I thought you were taller!
I thought you were shorter!
I thought you would be an extrovert!
I thought you would smile more!
That’s the thing about the internet. What we think we know about people is very rarely EVERYTHING there is to know. Being online and using the internet fools us into thinking that we have all the answers, because, hey, Google knows everything about everything and everybody, right? Seems like it, and I am often guilty of thinking that way too.
Even if you have met me in person, which me did you meet? Did you meet the me that was stressed out about a quiz? Did you meet the me that had JUST gotten some hot fries from my favorite place and all was right in my world?
We form opinions about people almost instantly when we meet them or see them on TikTok, based on our own experiences and our own view of the world. We have to. If we didn’t, we would spend hours, days, or even years in “analysis paralysis” trying to figure out what to watch on Netflix or where to sit for lunch. I don’t know about you, but I have less than an hour to figure out where to sit for lunch. Anyway, that’s not always a great idea. Sometimes you have to consider other people’s ideas and do a little more research before making a decision. That’s how we keep peace and show love – by really seeing each other.
For the past few years, with the coronavirus, racism, sexism, and a lot of other “isms”, we haven’t done a lot of that. This book teaches us that a difference of opinion does not have to equal chaos. The Rare, Tiny Flower by Kitty O’Meara gives kids (and adults) a lesson in stepping back and appreciating your own thoughts, giving people the space and grace to have their own opinions and ideas, and recognizing that the differences are valid.
The poem starts with an origin story, as all good stories should, and from there things descend into a mild madness – all because of a rare, tiny flower and some strong differences of opinion.
Once, in a forest,
a bird dropped a seed.
It wasn’t a sapling,
it wasn’t a weed,
but a rare, tiny flower
that found light and grew.
To some it looked red,
to some it looked blue.
And from there, it just all goes downhill.
About The Rare, Tiny Flower via Tra Publishing– “The poem features a mysterious flower that looks different to each viewer, which leads to strife as everyone insists that their vision is “right.” Leaders and even botanists are unable to agree on the nature of the flower—it takes a young girl to point out that the flower is, in fact, quite multidimensional. Remarkably, she has the ability to be heard by the squabbling masses, who then see beyond their fighting and commit to connecting with one another.”
“There are many problems facing the world today. We’ve sadly seen, again and again, that when people are overwhelmed they may choose to allow anxiety to mute their spirits and gifts,” O’Meara says. “When voices are raised in anger and fear, no one can be heard.”
In the past several years, there has been so much anger and so much fear.
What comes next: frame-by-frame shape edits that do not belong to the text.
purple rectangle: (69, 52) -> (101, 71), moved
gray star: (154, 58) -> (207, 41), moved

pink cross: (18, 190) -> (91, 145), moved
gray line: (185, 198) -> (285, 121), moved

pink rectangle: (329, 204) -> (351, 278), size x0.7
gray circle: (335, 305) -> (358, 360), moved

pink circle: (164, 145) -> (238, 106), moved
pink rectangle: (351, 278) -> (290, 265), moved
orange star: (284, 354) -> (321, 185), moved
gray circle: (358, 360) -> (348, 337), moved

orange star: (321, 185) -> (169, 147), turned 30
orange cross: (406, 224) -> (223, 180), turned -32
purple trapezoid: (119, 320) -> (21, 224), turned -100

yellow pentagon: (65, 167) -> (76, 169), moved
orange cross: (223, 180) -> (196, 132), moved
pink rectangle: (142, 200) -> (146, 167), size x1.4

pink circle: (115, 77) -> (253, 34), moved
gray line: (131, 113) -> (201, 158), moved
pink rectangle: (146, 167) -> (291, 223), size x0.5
People are angry and fearful about the coronavirus. People are angry and fearful about racism. But in all of that, we have seen tremendous strength, determination, and creativity. Kitty O’Meara wants us to know that we need more of that, and less fighting. “In The Rare, Tiny Flower, I wanted to show that every voice, every gift, is here to meet the world’s needs. Space and time for listening and peaceful reflection are vital,” says O’Meara. “We need to grant this to ourselves and others so we can reunite and get to work respectfully and creatively.”
Illustrated by the award-winning illustrator and author Quim Torres, who also illustrated another book that I have reviewed called Sweet People are Everywhere (another call for peace and understanding), The Rare, Tiny Flower is a wonderful follow-up to her viral poem (and best-selling book) And the People Stayed Home.
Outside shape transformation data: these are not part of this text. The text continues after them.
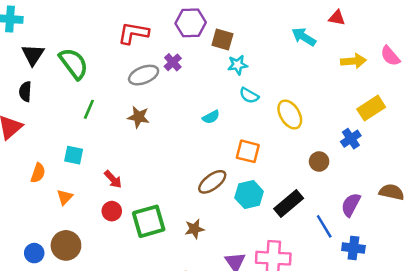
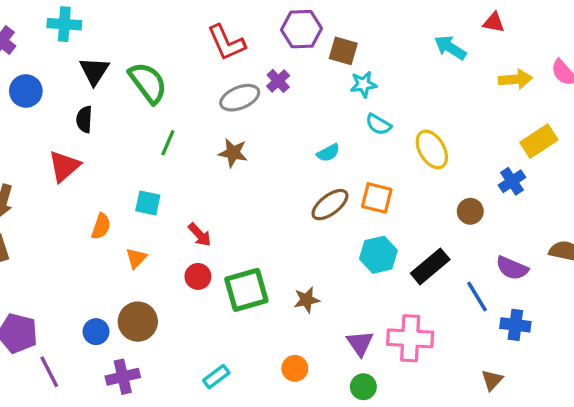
red L-shape: (133, 33) -> (226, 43), turned -124
brown ellipse: (212, 182) -> (330, 205), moved
purple semicircle: (351, 205) -> (512, 268), turned -95

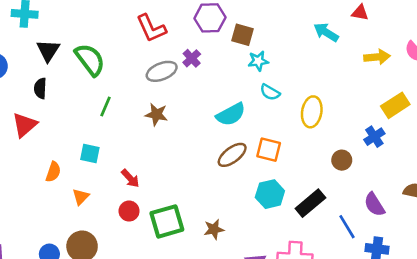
yellow ellipse: (432, 149) -> (312, 112), turned 40
cyan semicircle: (328, 153) -> (231, 114), size x1.6
purple semicircle: (512, 268) -> (374, 204), turned 35

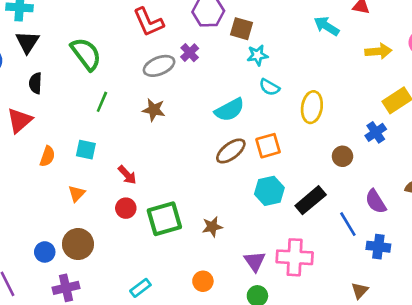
black triangle: (48, 50) -> (27, 42), moved
orange square: (269, 150) -> (268, 146), turned -30
orange semicircle: (53, 172) -> (47, 156), moved

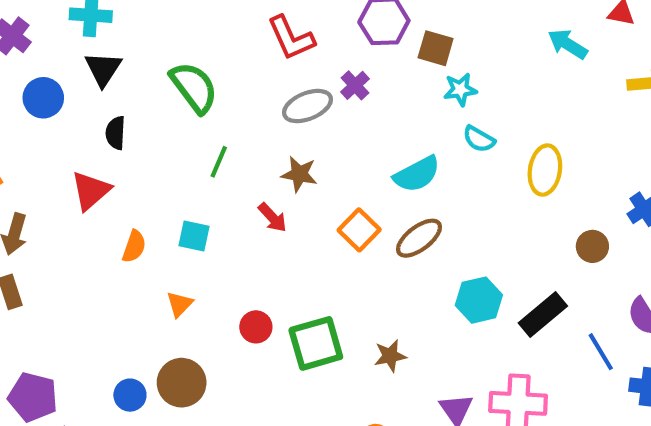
orange square: (268, 146) -> (359, 230), moved, turned -30
red arrow: (127, 175) -> (272, 218), moved

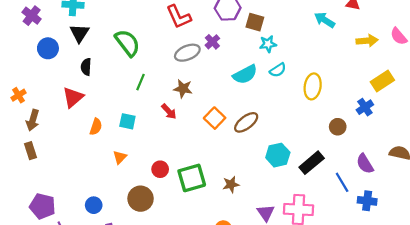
cyan semicircle: (479, 139) -> (278, 70), turned -63
cyan semicircle: (417, 174) -> (245, 74), moved
brown circle: (182, 383) -> (141, 199), moved

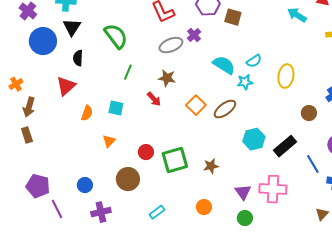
cyan star: (268, 44) -> (245, 82), moved
blue circle: (48, 48) -> (43, 41), size x1.4
cyan semicircle: (245, 74) -> (224, 65), turned -120

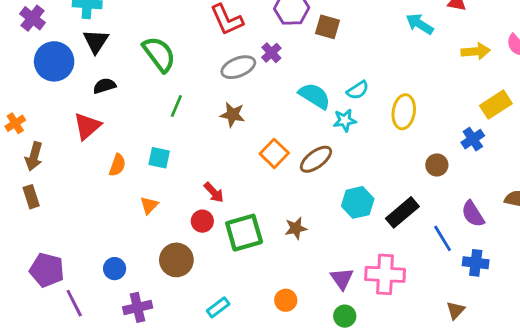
black semicircle: (78, 58) -> (104, 86), turned 70
red arrow: (154, 99) -> (214, 192), moved
brown star: (211, 166) -> (296, 228), moved

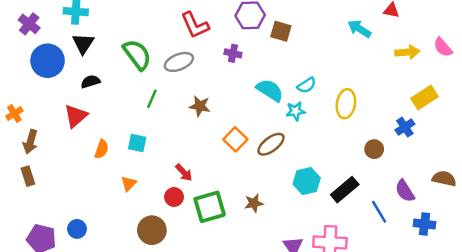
purple cross: (271, 53) -> (233, 53), turned -35
gray ellipse: (238, 67) -> (179, 62), moved
blue cross: (476, 263) -> (424, 224), moved
blue circle: (115, 269) -> (77, 229), moved

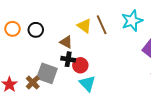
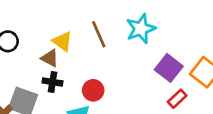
yellow triangle: (84, 26) -> (62, 41), moved
red circle: (80, 65) -> (93, 90), moved

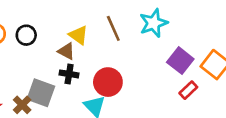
red circle: (93, 90) -> (108, 82), size x1.4

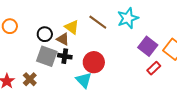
brown line: (113, 28) -> (98, 22), turned -30
black circle: (26, 35) -> (45, 34), moved
gray square: (41, 93) -> (47, 56), moved

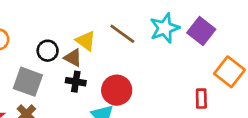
purple square: (148, 46) -> (201, 31), moved
gray square: (47, 56) -> (28, 82), moved
red rectangle: (154, 68) -> (201, 99), turned -48

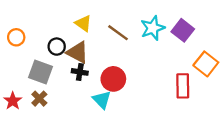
yellow triangle: (86, 41) -> (83, 23), moved
brown triangle: (73, 58) -> (77, 52), size x1.5
red rectangle: (201, 99) -> (183, 86), size x1.5

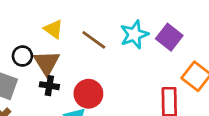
brown triangle: (77, 52) -> (47, 63), turned 30

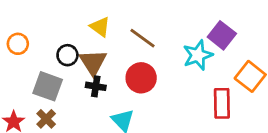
cyan star: (134, 34) -> (198, 55), moved
red circle: (88, 94) -> (141, 78), moved

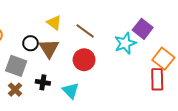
black cross: (96, 86) -> (43, 82), moved
red rectangle: (222, 103) -> (157, 79), moved

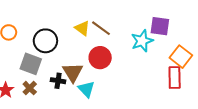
yellow triangle: (54, 23) -> (82, 28), moved
purple square: (143, 29) -> (160, 26), turned -30
black circle: (30, 43) -> (45, 41), size x1.5
brown triangle: (49, 48) -> (73, 72), moved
I loved The Rare, Tiny Flower. I could identify with the flower, as most of us can, and as much as I hate to admit it, I can identify with the screamers as well as with the little girl calling for calm and reflection. As much as I want to be heard, I know that I need to practice hearing too. That’s the only way that we will get a full appreciation and understanding of all of the rare, tiny flowers among us.